Transcribed page contents
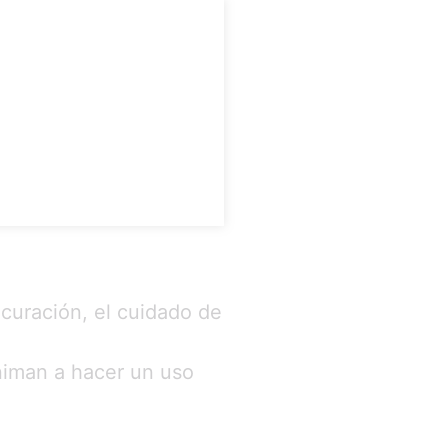
!
 curación, el cuidado de
animan a hacer un uso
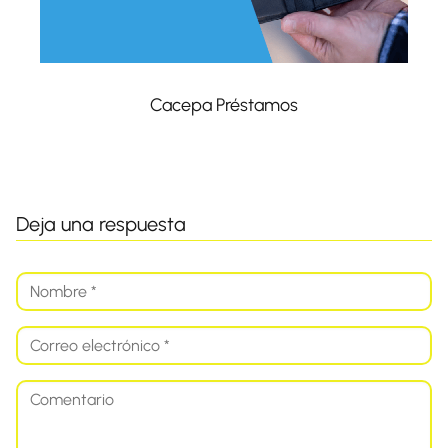
Cacepa Préstamos
Deja una respuesta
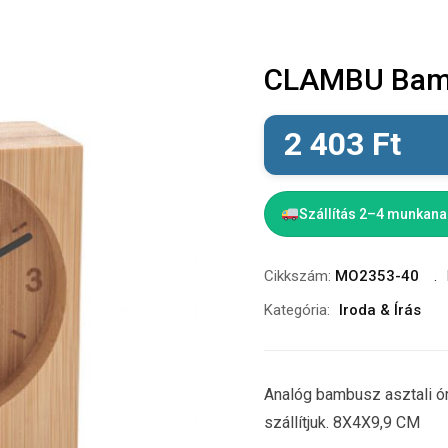
CLAMBU Bambu
2 403
Ft
Szállítás 2–4 munkan
Cikkszám:
MO2353-40
Kategória:
Iroda & Írás
Analóg bambusz asztali ó
szállítjuk. 8X4X9,9 CM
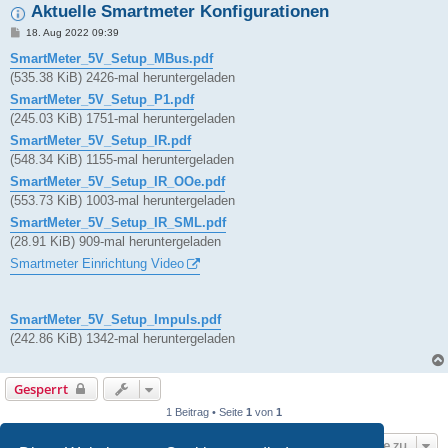
Aktuelle Smartmeter Konfigurationen
B
18. Aug 2022 09:39
e
i
SmartMeter_5V_Setup_MBus.pdf
t
(535.38 KiB) 2426-mal heruntergeladen
r
a
SmartMeter_5V_Setup_P1.pdf
g
(245.03 KiB) 1751-mal heruntergeladen
SmartMeter_5V_Setup_IR.pdf
(548.34 KiB) 1155-mal heruntergeladen
SmartMeter_5V_Setup_IR_OOe.pdf
(553.73 KiB) 1003-mal heruntergeladen
SmartMeter_5V_Setup_IR_SML.pdf
(28.91 KiB) 909-mal heruntergeladen
Smartmeter Einrichtung Video
SmartMeter_5V_Setup_Impuls.pdf
(242.86 KiB) 1342-mal heruntergeladen
Gesperrt
1 Beitrag • Seite
1
von
1
Gehe zu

▶ **What the task requires**:
Exactly as they appear, repeat the lines from the one containing "Analóg bambusz asztali ó" through the last line of the entries, counting both ends. Pictures stay out.

▶ **Solution below**:
Analóg bambusz asztali ó
szállítjuk. 8X4X9,9 CM
Aktuelle Smartmeter Konfigurationen
B
18. Aug 2022 09:39
e
i
SmartMeter_5V_Setup_MBus.pdf
t
(535.38 KiB) 2426-mal heruntergeladen
r
a
SmartMeter_5V_Setup_P1.pdf
g
(245.03 KiB) 1751-mal heruntergeladen
SmartMeter_5V_Setup_IR.pdf
(548.34 KiB) 1155-mal heruntergeladen
SmartMeter_5V_Setup_IR_OOe.pdf
(553.73 KiB) 1003-mal heruntergeladen
SmartMeter_5V_Setup_IR_SML.pdf
(28.91 KiB) 909-mal heruntergeladen
Smartmeter Einrichtung Video
SmartMeter_5V_Setup_Impuls.pdf
(242.86 KiB) 1342-mal heruntergeladen
Gesperrt
1 Beitrag • Seite
1
von
1
Gehe zu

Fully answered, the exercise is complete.